Designed originally by architect Larry Packard, Stevens Point, located in central Wisconsin, looked a lot like many other mid-century layouts – wall to wall green, from grass and trees. But, like so much of this part of Wisconsin, Stevens Point is built on sand, and that proved to be its saving grace when it lost a large proportion of its tree stock because of the use of the DuPont herbicide Imprelis.
Stevens Point is now managed by Oliphant Golf, and that fact meant that Oliphant partner Craig Haltom, a young man trying to develop his reputation as a golf architect, saw a lot of the course. Haltom, who found the property later developed by Mike Keiser as Sand Valley (the Craig’s Porch snack hut at Sand Valley is named for him). The settlement of the Imprelis legal case meant Stevens Point was in line for a substantial windfall: Haltom proposed to the members spending some of the money on a radical project involving taking out further trees, completely rebunkering the course and turning a traditional parkland course into something far rougher around the edges, with exposed sand and large bunkers dominating the view.
To the club’s credit, it bought into this new vision. And the work is nothing short of a triumph. Just walking up the first hole and seeing the beautiful bunker complex that protects the front right of the green should be enough to tell any observer that something special has gone on here; and it just gets better and better.
The property at Stevens Point is not especially dramatic: there is a decent bit of elevation change in the area of the clubhouse, but much of the course is relatively flat. Haltom has built three entirely new holes as well as totally renovating the rest, and the course now has five sets of tees, ranging from 4,400 to 7,000 yards, providing a suitable golfing challenge for members of pretty much any level of ability.

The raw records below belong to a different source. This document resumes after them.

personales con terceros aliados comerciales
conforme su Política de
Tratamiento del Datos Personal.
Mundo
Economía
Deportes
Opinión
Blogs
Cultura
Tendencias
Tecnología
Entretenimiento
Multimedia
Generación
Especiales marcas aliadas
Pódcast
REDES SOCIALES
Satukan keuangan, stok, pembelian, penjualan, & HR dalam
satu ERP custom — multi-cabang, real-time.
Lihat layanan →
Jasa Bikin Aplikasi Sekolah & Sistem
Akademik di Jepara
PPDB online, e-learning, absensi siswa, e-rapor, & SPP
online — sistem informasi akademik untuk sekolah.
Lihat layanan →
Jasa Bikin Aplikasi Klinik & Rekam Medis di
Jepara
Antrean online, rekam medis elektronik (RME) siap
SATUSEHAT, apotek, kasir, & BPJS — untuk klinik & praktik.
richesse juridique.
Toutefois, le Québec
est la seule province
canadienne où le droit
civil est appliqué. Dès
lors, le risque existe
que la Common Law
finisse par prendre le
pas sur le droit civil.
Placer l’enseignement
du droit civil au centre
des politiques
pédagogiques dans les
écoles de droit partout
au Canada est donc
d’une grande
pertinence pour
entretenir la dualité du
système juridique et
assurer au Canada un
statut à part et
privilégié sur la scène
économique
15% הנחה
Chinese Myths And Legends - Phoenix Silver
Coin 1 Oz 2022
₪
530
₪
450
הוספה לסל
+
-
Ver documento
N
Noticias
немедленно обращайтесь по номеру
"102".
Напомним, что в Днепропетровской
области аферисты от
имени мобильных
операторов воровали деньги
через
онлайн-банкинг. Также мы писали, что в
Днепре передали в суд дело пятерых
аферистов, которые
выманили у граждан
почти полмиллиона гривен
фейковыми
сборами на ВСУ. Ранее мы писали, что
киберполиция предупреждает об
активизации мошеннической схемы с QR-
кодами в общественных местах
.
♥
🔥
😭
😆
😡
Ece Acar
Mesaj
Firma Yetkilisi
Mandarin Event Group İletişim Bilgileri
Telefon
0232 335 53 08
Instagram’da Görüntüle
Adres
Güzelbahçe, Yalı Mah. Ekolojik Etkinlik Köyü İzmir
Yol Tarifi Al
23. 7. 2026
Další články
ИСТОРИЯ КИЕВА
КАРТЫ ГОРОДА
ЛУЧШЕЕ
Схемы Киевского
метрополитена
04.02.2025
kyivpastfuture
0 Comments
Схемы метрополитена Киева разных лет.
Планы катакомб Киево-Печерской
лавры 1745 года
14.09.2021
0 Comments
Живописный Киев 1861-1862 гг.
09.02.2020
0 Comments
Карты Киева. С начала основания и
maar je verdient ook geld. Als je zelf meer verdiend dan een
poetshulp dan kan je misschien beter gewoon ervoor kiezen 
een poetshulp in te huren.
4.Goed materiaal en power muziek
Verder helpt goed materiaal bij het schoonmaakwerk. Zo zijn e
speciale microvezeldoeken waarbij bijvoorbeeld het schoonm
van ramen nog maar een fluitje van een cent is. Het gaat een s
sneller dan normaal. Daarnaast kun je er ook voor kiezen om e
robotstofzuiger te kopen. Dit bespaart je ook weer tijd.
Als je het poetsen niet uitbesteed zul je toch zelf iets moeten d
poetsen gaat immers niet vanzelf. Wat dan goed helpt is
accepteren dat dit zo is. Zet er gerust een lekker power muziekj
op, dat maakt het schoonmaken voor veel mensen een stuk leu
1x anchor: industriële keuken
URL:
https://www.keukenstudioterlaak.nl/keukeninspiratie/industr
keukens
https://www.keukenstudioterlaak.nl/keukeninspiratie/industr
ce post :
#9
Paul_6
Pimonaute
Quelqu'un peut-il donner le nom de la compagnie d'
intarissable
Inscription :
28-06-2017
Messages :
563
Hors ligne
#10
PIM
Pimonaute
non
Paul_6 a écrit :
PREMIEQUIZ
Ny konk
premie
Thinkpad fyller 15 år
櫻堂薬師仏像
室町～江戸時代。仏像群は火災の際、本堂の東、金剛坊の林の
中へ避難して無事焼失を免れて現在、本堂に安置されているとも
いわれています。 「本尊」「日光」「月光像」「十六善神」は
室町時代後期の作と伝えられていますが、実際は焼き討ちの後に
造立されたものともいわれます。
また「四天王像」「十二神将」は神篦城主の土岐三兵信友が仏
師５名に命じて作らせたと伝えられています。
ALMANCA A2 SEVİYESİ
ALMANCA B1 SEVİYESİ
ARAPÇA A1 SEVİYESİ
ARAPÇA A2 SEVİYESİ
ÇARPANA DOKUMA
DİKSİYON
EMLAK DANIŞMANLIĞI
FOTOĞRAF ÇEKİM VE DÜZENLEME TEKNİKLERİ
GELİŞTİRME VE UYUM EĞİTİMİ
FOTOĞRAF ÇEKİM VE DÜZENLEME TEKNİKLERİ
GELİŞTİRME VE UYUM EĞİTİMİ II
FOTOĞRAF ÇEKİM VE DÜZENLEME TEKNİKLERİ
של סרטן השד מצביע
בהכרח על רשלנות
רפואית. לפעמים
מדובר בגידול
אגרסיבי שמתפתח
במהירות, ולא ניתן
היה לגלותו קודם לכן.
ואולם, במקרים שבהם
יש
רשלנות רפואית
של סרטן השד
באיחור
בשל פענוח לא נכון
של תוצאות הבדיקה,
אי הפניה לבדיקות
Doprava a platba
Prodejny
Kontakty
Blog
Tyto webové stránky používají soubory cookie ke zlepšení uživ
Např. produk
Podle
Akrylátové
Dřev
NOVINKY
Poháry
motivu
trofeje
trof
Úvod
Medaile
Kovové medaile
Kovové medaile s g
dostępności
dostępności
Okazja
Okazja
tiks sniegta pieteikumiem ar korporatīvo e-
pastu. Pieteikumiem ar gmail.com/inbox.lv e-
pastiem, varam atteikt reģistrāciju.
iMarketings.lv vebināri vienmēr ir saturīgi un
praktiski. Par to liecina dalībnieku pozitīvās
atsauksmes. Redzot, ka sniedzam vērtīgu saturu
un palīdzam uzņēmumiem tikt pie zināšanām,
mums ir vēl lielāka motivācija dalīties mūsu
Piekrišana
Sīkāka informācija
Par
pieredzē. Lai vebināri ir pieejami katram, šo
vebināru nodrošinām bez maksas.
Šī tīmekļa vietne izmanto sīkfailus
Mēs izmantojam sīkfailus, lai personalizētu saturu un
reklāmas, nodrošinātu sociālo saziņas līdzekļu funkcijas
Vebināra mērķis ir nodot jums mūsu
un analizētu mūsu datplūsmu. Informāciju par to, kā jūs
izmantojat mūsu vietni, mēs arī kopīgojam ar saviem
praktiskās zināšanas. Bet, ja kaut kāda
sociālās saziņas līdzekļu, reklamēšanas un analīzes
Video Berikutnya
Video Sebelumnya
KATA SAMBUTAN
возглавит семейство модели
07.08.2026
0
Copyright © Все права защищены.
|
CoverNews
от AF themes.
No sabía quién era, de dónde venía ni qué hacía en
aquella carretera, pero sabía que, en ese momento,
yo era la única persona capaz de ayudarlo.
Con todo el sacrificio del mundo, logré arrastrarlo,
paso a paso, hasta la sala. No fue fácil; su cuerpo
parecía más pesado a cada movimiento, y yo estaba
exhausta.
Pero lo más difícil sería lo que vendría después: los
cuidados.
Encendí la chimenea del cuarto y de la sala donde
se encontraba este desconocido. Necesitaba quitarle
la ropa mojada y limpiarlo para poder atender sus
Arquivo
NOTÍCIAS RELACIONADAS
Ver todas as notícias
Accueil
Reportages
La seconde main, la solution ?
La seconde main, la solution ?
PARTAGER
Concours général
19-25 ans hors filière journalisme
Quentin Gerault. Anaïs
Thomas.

Although bounded on one side by a road and another by a railway, Stevens Point has, for a course in an essentially suburban location, the priceless asset of having a tree-lined river valley down the entire left side of the golf course, separating it from nearby housing and giving the site a pleasingly natural, even wild in places, feel. Haltom’s work has really enhanced that. The removal of so many trees – mostly row after row of red pines – has given the site a more open feel and the remaining trees, which include some very impressive native specimens, room to breathe. Because of the substantial areas of open sand, the course now feels what it is; a sandy environment. The holes by the river have a particularly pleasing aspect, and the course has an authentic feel to it that it must have previously lacked.
Wisconsin is generally a golf hotbed, and this central part of the state is certainly not lacking. In Stevens Point itself is the SentryWorld course, recently renovated by Jay Blasi to a very high standard, and which would certainly have been regarded as the best course in town. It is a testimony to the work of Craig Haltom and the rest of the team that this would now no longer be an automatic assumption. The huge Sand Valley resort, developed by Mike Keiser, is little more than half an hour’s drive away. Obviously, for any members’ club, the membership is the be all and end all – but it would not surprise me if, with a bit of judicious PR work, Stevens Point started attracting visitors to make the short drive from Sand Valley to see what else the region has to offer.